Machine Intelligence has made significant advances recently in areas of supervised learning such as image and speech recognition, question & answering and shopping recommendation.
These so called “weak A.I.” apps are expected to transform how consumers search, socialize and shop. Consumers are increasingly likely to ditch the current type & swipe, folder based apps on devices to a much more organic and easier to use voice based personal assistant interface – think Amazon Alexa/Echo in the near term migrating to some semi realized version of Ironman’s Jarvis.
As A.I. powered apps reduce consumer friction and switching cost in commerce, it will trigger a wide range of disruptive implications on business value chains, especially in service based platforms that rely on consumer switching cost for lock-in.
The good illustrative example is Uber. The on-demand transportation and supply chain platform currently enjoys significant first mover advantage due to the relatively high customer switching cost (i.e. the cumbersome effort) of downloading multiple competing apps onto their already crowded phone screens with unclear benefits. The more consumers that behave this way, the harder it is for competing apps like Lyft scale up.

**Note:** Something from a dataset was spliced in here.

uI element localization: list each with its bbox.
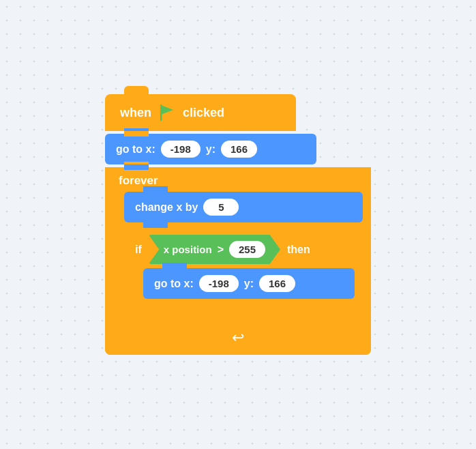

In the not too distance future where consumers regularly use natural speech to interface with an A.I. powered personal assistant app on their phones and devices, they can effortlessly switch between Uber, Lyft, Didi Chuxing, and limitless number of alternative apps. The A.I. personal assistant will simply works in the background to find the optimal option based on travel time, pricing, pick-up dynamics, etc. This reduction in consumer switching cost will significantly erode any first mover advantage enjoyed by Uber.